About mid-February, she had dropped over 25 lbs, and seemed to be doing well. We had to both commit to eating cleaner both at home and when we went out, and since we work opposites, we had to attend the gym at opposite times. Now, I will say this, I was an athlete in high school and in college. I also have the knowledge and experiences gained from training with some of the best. My cousin has been training athletes since I was in diapers, as he is one of the first in his field with a Masters Degree, which he proudly earned at Middle Tennessee State. He has trained and worked with Shaquille O'Neal for two seasons. He worked at the University of Idaho as their strength and conditioning coach for 3 seasons, the only three seasons the program had made it to a bowl prior to their recent success, and he has worked with countless NFL and NBA guys. It is a neat deal, and I've learned a ton of tricks and exercises from him. All that leads me back to the point, I have a lot of things I can draw upon when I find myself in a bit of a gym rut.

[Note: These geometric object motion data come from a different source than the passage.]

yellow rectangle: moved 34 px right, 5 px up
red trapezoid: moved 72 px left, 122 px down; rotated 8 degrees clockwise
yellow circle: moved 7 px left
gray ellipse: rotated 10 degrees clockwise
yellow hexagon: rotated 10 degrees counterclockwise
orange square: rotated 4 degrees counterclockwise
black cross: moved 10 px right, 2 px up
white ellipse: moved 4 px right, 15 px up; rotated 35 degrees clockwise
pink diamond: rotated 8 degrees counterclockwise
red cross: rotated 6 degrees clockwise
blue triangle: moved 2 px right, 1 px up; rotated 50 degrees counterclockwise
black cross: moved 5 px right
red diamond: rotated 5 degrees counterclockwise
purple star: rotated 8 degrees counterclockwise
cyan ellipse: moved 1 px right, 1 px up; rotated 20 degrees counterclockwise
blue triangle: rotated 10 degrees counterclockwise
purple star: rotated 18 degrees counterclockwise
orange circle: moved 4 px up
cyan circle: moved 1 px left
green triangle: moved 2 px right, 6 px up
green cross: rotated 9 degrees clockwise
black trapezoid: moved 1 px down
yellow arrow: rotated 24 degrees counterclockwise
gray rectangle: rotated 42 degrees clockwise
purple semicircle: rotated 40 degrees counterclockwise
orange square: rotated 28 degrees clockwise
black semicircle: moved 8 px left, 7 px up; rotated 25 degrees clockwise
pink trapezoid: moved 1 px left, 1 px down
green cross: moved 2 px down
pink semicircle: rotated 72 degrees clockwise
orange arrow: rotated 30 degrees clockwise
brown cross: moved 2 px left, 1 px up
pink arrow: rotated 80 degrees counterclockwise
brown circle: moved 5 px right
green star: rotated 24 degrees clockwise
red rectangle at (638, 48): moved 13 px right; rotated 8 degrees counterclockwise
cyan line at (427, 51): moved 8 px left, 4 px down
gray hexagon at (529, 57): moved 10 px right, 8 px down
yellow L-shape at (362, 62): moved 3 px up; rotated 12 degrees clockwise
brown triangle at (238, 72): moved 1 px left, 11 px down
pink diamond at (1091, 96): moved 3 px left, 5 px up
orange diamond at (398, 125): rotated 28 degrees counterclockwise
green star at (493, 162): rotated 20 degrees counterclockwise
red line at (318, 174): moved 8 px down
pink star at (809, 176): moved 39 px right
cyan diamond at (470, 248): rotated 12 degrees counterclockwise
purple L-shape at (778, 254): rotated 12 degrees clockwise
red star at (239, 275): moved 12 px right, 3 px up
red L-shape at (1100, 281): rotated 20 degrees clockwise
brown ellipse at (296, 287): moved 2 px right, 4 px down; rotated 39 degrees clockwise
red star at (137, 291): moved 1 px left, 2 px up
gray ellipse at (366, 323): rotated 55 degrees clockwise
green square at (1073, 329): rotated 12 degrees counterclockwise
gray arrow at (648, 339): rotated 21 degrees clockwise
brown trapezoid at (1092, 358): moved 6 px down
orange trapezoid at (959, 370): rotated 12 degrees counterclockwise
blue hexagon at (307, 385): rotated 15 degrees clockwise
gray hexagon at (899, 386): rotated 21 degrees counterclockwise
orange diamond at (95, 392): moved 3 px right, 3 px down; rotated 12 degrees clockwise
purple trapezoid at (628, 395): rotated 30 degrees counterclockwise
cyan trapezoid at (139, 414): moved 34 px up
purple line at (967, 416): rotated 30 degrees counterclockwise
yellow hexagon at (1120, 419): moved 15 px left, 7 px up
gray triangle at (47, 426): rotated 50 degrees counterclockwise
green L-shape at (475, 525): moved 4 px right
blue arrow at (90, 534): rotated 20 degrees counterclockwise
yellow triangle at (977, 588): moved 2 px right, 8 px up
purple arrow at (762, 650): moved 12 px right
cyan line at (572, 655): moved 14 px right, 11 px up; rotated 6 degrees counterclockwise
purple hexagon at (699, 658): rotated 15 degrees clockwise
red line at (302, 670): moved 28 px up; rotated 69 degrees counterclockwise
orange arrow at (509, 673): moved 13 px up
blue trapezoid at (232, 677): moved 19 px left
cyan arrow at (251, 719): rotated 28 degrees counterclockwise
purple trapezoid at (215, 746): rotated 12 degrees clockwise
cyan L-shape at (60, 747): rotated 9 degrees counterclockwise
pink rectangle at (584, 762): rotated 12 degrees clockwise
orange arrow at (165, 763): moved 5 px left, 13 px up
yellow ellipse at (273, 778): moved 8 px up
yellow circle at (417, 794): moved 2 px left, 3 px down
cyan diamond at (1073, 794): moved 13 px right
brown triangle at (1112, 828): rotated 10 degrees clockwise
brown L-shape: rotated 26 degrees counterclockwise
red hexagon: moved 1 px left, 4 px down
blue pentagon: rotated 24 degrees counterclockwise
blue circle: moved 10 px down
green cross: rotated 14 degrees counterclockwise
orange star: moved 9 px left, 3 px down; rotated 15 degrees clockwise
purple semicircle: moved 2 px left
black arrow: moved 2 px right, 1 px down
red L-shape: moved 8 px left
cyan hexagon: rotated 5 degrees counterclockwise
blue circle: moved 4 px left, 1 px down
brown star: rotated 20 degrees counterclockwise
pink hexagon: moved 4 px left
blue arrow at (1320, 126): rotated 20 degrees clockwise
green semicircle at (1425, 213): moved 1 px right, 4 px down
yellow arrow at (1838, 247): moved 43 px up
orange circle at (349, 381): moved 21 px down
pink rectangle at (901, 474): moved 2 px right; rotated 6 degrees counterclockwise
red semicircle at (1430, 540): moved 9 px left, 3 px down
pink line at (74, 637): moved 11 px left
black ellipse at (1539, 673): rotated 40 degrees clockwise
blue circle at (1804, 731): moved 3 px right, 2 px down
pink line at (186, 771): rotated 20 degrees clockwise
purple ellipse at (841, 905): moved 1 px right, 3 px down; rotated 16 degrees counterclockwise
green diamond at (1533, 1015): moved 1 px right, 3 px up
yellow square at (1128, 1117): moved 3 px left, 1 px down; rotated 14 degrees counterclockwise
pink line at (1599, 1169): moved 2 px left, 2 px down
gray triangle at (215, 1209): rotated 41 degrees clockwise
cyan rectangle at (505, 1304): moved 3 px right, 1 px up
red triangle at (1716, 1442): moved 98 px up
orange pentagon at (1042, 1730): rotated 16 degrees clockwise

My wife is the opposite of me, she has learned some bad habits and bad techniques, and she feels that she can't keep going because she can't keep up her workouts. She gets easily bored with her workouts, because she doesn't know what to do, and she has lost a lot of that energy, motivation and steam she had going for her 4 months ago. It truly shows more than she thinks. I've been nothing but supportive, but since I'm not around when she works out, I can only rely on how I see her afterwards and her attitude. She is at best half-assing it at the gym. She tells me that she is going there and spending time tanning and having plenty of time to read books on her Kindle while doing cardio. When she was doing her best, one of the trainers had become friendly with her and was giving her some good workout advice, even taking her through some workouts without charging her. She isn't an internally motivated person, and all my attempts to be a very supportive husband and help her out by developing workout plans, and showing her some things that will kick her butt are failing. For whatever reason, she won't listen to me, and what upsets me is that she either doesn't trust me, or she is sick of me trying to help her in all this. Either way, she came to me yesterday and wants to sink $75 into the training deal that our gym has going on. Part of my problem is that I'm at the same gym, and I watch most of the trainers work with their clients, and frankly there isn't a single one of them I consider worth their hourly wage, let alone paying them $25/hour session, just so she can have someone walk her through the same workouts I have taken her through before.
I know I can't make her do anything, but I'm trying to help her come up with the motivation she needs to get herself back on track. I know it is tough being a mother of a 20 month old, working 3/4 time and getting to the gym. I feel that my success and motivation, while managing the other side of being a father who works full time and watches our son while she works evenings, is really wearing on her.